**GIVEN RECORDS:**
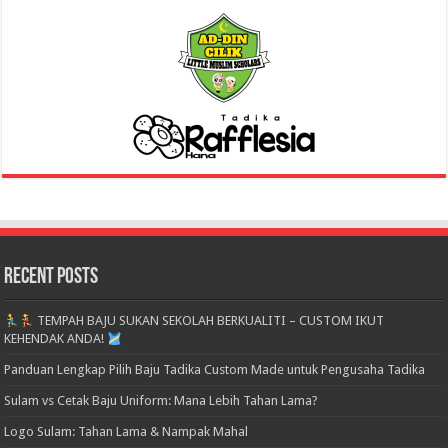
Recent Posts
TEMPAH BAJU SUKAN SEKOLAH BERKUALITI – CUSTOM IKUT
KEHENDAK ANDA!
Panduan Lengkap Pilih Baju Tadika Custom Made untuk Pengusaha Tadika
Sulam vs Cetak Baju Uniform: Mana Lebih Tahan Lama?
Logo Sulam: Tahan Lama & Nampak Mahal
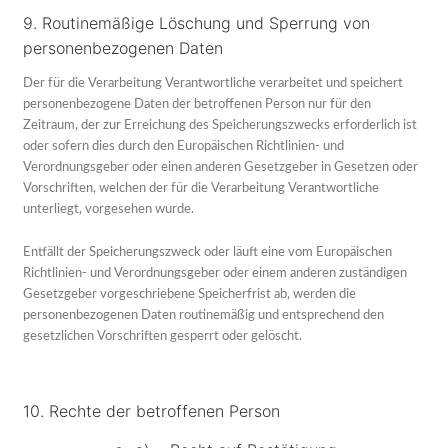
9. Routinemäßige Löschung und Sperrung von
personenbezogenen Daten
Der für die Verarbeitung Verantwortliche verarbeitet und speichert
personenbezogene Daten der betroffenen Person nur für den
Zeitraum, der zur Erreichung des Speicherungszwecks erforderlich ist
oder sofern dies durch den Europäischen Richtlinien- und
Verordnungsgeber oder einen anderen Gesetzgeber in Gesetzen oder
Vorschriften, welchen der für die Verarbeitung Verantwortliche
unterliegt, vorgesehen wurde.
Entfällt der Speicherungszweck oder läuft eine vom Europäischen
Richtlinien- und Verordnungsgeber oder einem anderen zuständigen
Gesetzgeber vorgeschriebene Speicherfrist ab, werden die
personenbezogenen Daten routinemäßig und entsprechend den
gesetzlichen Vorschriften gesperrt oder gelöscht.
10. Rechte der betroffenen Person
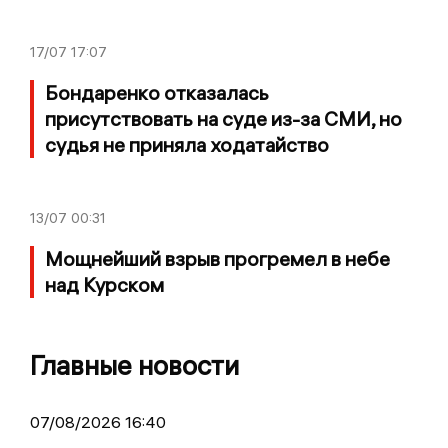
17/07
17:07
Бондаренко отказалась
присутствовать на суде из-за СМИ, но
судья не приняла ходатайство
13/07
00:31
Мощнейший взрыв прогремел в небе
над Курском
Главные новости
07/08/2026 16:40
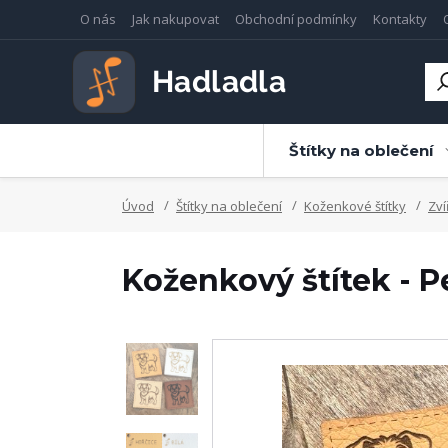
O nás
Jak nakupovat
Obchodní podmínky
Kontakty
Štítky na oblečení
Úvod
Štítky na oblečení
Koženkové štítky
Zví
Koženkový štítek - P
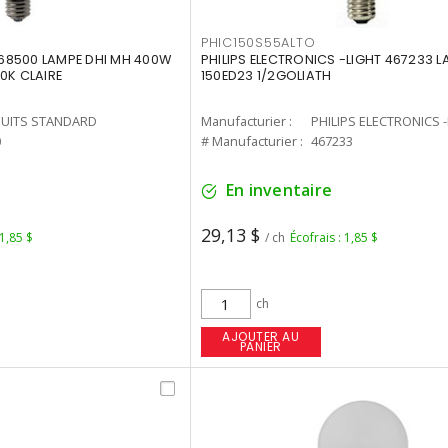
PHIC150S55ALTO
68500 LAMPE DHI MH 400W
PHILIPS ELECTRONICS -LIGHT 467233 
0K CLAIRE
150ED23 1/2GOLIATH
UITS STANDARD
Manufacturier :
PHILIPS ELECTRONICS 
0
# Manufacturier :
467233
En inventaire
29,13 $
 1,85 $
/ ch
Écofrais : 1,85 $
ch
AJOUTER AU
PANIER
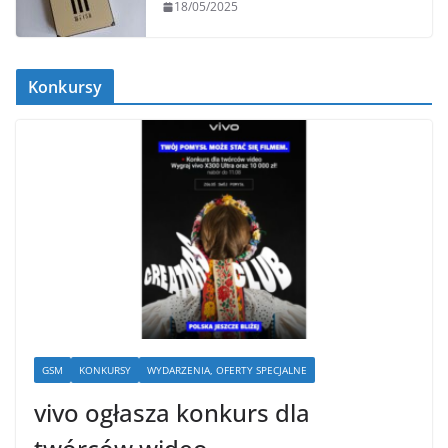
18/05/2025
Konkursy
GSM
KONKURSY
WYDARZENIA, OFERTY SPECJALNE
vivo ogłasza konkurs dla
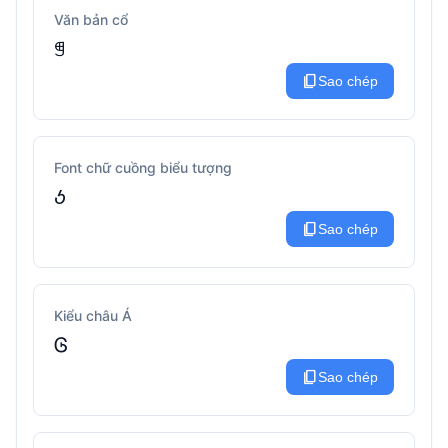
Văn bản cổ
ꁅ
content_copy
Sao chép
Font chữ cuồng biểu tượng
ꚽ
content_copy
Sao chép
Kiểu châu Á
Ꮆ
content_copy
Sao chép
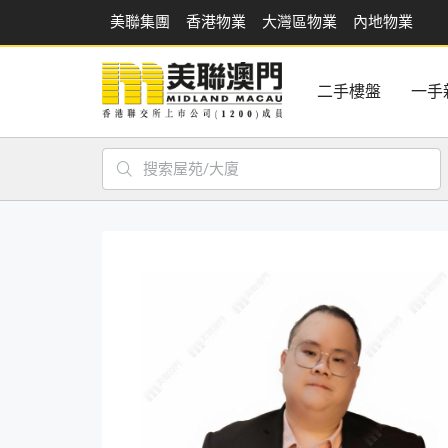
美聯集團
香港物業
大灣區物業
內地物業
二手樓盤
一手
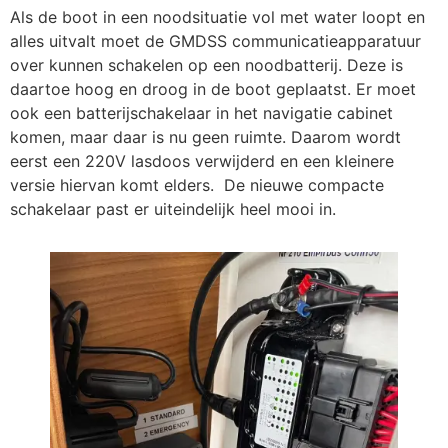
Als de boot in een noodsituatie vol met water loopt en
alles uitvalt moet de GMDSS communicatieapparatuur
over kunnen schakelen op een noodbatterij. Deze is
daartoe hoog en droog in de boot geplaatst. Er moet
ook een batterijschakelaar in het navigatie cabinet
komen, maar daar is nu geen ruimte. Daarom wordt
eerst een 220V lasdoos verwijderd en een kleinere
versie hiervan komt elders. De nieuwe compacte
schakelaar past er uiteindelijk heel mooi in.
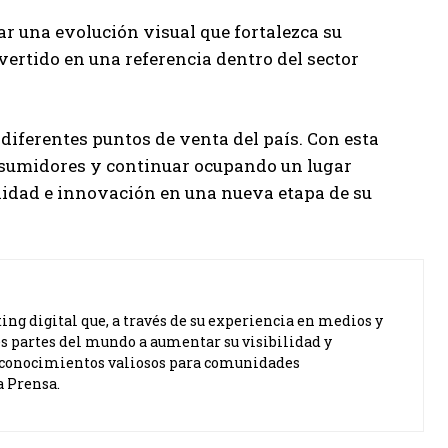
ar una evolución visual que fortalezca su
vertido en una referencia dentro del sector
iferentes puntos de venta del país. Con esta
nsumidores y continuar ocupando un lugar
lidad e innovación en una nueva etapa de su
ng digital que, a través de su experiencia en medios y
s partes del mundo a aumentar su visibilidad y
ta conocimientos valiosos para comunidades
a Prensa.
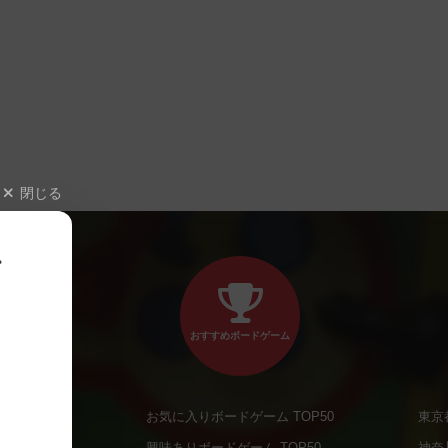
閉じる
、
おすすめボードゲーム
お気に入りボードゲーム TOP50
東京
商品
興味ありボードゲーム TOP50
神奈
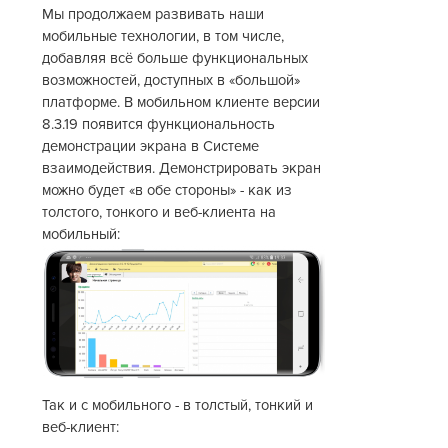
Мы продолжаем развивать наши
мобильные технологии, в том числе,
добавляя всё больше функциональных
возможностей, доступных в «большой»
платформе. В мобильном клиенте версии
8.3.19 появится функциональность
демонстрации экрана в Системе
взаимодействия. Демонстрировать экран
можно будет «в обе стороны» - как из
толстого, тонкого и веб-клиента на
мобильный:
Так и с мобильного - в толстый, тонкий и
веб-клиент:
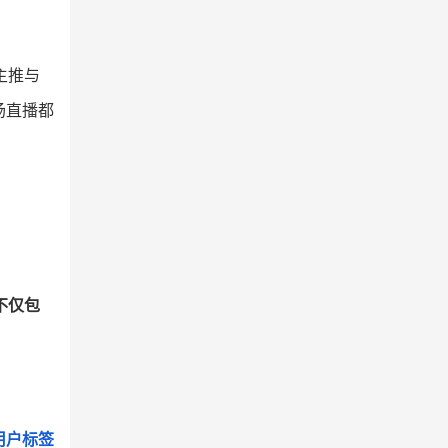
主推与
场直播都
不仅包
用户标签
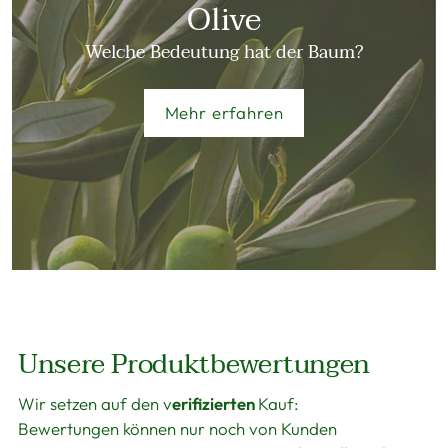
Olive
Welche Bedeutung hat der Baum?
Mehr erfahren
Unsere Produktbewertungen
Wir setzen auf den v
erifizierten
Kauf:
Bewertungen können nur noch von Kunden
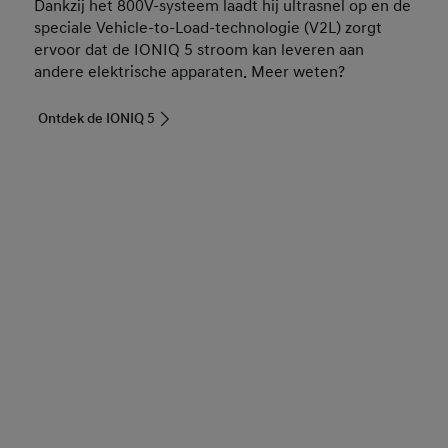
Dankzij het 800V-systeem laadt hij ultrasnel op en de
speciale Vehicle-to-Load-technologie (V2L) zorgt
ervoor dat de IONIQ 5 stroom kan leveren aan
andere elektrische apparaten. Meer weten?
Ontdek de IONIQ 5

**WORK ORDER:**
Restating the data word for word is the task, and pictures are to be omitted.

**SOLUTION FOR THIS PROBLEM:**
Recent Posts
TEMPAH BAJU SUKAN SEKOLAH BERKUALITI – CUSTOM IKUT
KEHENDAK ANDA!
Panduan Lengkap Pilih Baju Tadika Custom Made untuk Pengusaha Tadika
Sulam vs Cetak Baju Uniform: Mana Lebih Tahan Lama?
Logo Sulam: Tahan Lama & Nampak Mahal
9. Routinemäßige Löschung und Sperrung von
personenbezogenen Daten
Der für die Verarbeitung Verantwortliche verarbeitet und speichert
personenbezogene Daten der betroffenen Person nur für den
Zeitraum, der zur Erreichung des Speicherungszwecks erforderlich ist
oder sofern dies durch den Europäischen Richtlinien- und
Verordnungsgeber oder einen anderen Gesetzgeber in Gesetzen oder
Vorschriften, welchen der für die Verarbeitung Verantwortliche
unterliegt, vorgesehen wurde.
Entfällt der Speicherungszweck oder läuft eine vom Europäischen
Richtlinien- und Verordnungsgeber oder einem anderen zuständigen
Gesetzgeber vorgeschriebene Speicherfrist ab, werden die
personenbezogenen Daten routinemäßig und entsprechend den
gesetzlichen Vorschriften gesperrt oder gelöscht.
10. Rechte der betroffenen Person
17/07
17:07
Бондаренко отказалась
присутствовать на суде из-за СМИ, но
судья не приняла ходатайство
13/07
00:31
Мощнейший взрыв прогремел в небе
над Курском
Главные новости
07/08/2026 16:40
O nás
Jak nakupovat
Obchodní podmínky
Kontakty
Štítky na oblečení
Úvod
Štítky na oblečení
Koženkové štítky
Zví
Koženkový štítek - P
PHIC150S55ALTO
68500 LAMPE DHI MH 400W
PHILIPS ELECTRONICS -LIGHT 467233 
0K CLAIRE
150ED23 1/2GOLIATH
UITS STANDARD
Manufacturier :
PHILIPS ELECTRONICS 
0
# Manufacturier :
467233
En inventaire
29,13 $
 1,85 $
/ ch
Écofrais : 1,85 $
ch
AJOUTER AU
PANIER
18/05/2025
Konkursy
GSM
KONKURSY
WYDARZENIA, OFERTY SPECJALNE
vivo ogłasza konkurs dla
Văn bản cổ
ꁅ
content_copy
Sao chép
Font chữ cuồng biểu tượng
ꚽ
content_copy
Sao chép
Kiểu châu Á
Ꮆ
content_copy
Sao chép
美聯集團
香港物業
大灣區物業
內地物業
二手樓盤
一手
Als de boot in een noodsituatie vol met water loopt en
alles uitvalt moet de GMDSS communicatieapparatuur
over kunnen schakelen op een noodbatterij. Deze is
daartoe hoog en droog in de boot geplaatst. Er moet
ook een batterijschakelaar in het navigatie cabinet
komen, maar daar is nu geen ruimte. Daarom wordt
eerst een 220V lasdoos verwijderd en een kleinere
versie hiervan komt elders. De nieuwe compacte
schakelaar past er uiteindelijk heel mooi in.
ar una evolución visual que fortalezca su
vertido en una referencia dentro del sector
iferentes puntos de venta del país. Con esta
nsumidores y continuar ocupando un lugar
lidad e innovación en una nueva etapa de su
ng digital que, a través de su experiencia en medios y
s partes del mundo a aumentar su visibilidad y
ta conocimientos valiosos para comunidades
a Prensa.
閉じる
、
おすすめボードゲーム
お気に入りボードゲーム TOP50
東京
商品
興味ありボードゲーム TOP50
神奈
Мы продолжаем развивать наши
мобильные технологии, в том числе,
добавляя всё больше функциональных
возможностей, доступных в «большой»
платформе. В мобильном клиенте версии
8.3.19 появится функциональность
демонстрации экрана в Системе
взаимодействия. Демонстрировать экран
можно будет «в обе стороны» - как из
толстого, тонкого и веб-клиента на
мобильный:
Так и с мобильного - в толстый, тонкий и
веб-клиент:
主推与
场直播都
不仅包
用户标签
Olive
Welche Bedeutung hat der Baum?
Mehr erfahren
Unsere Produktbewertungen
Wir setzen auf den v
erifizierten
Kauf:
Bewertungen können nur noch von Kunden
Dankzij het 800V-systeem laadt hij ultrasnel op en de
speciale Vehicle-to-Load-technologie (V2L) zorgt
ervoor dat de IONIQ 5 stroom kan leveren aan
andere elektrische apparaten. Meer weten?
Ontdek de IONIQ 5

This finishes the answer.